(Page-level text extractions)
=== Begin Enclosure ===

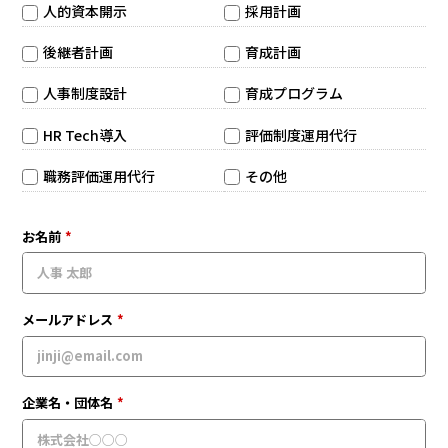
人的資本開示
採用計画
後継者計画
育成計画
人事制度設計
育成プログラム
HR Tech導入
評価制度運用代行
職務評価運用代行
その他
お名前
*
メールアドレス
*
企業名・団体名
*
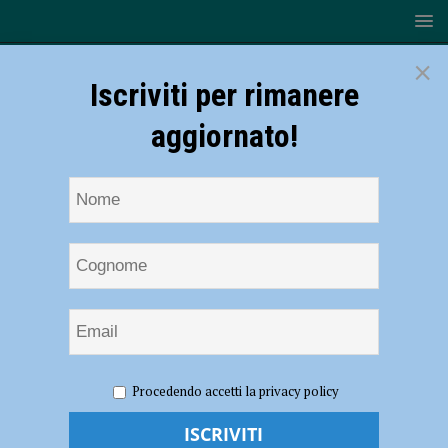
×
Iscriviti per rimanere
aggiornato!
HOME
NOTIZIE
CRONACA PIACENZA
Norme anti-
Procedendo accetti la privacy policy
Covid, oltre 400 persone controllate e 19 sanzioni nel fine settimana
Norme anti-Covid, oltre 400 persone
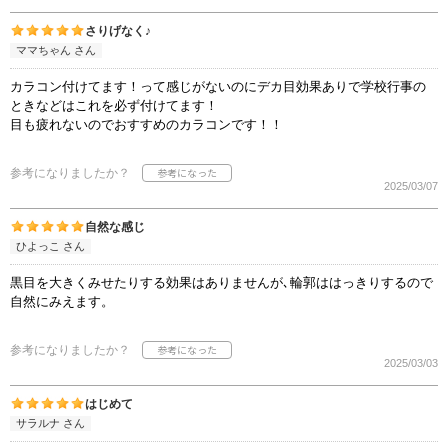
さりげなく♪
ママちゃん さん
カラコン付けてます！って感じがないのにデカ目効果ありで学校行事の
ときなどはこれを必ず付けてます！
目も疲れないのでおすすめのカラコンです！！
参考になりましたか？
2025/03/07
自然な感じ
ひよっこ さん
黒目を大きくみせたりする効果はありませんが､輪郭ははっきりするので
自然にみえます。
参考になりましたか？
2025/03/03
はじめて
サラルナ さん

=== End Enclosure ===

=== Task ===
Each line that holds the word "anti" should be extracted from the records.

=== Response below ===
Norme anti-
Norme anti-Covid, oltre 400 persone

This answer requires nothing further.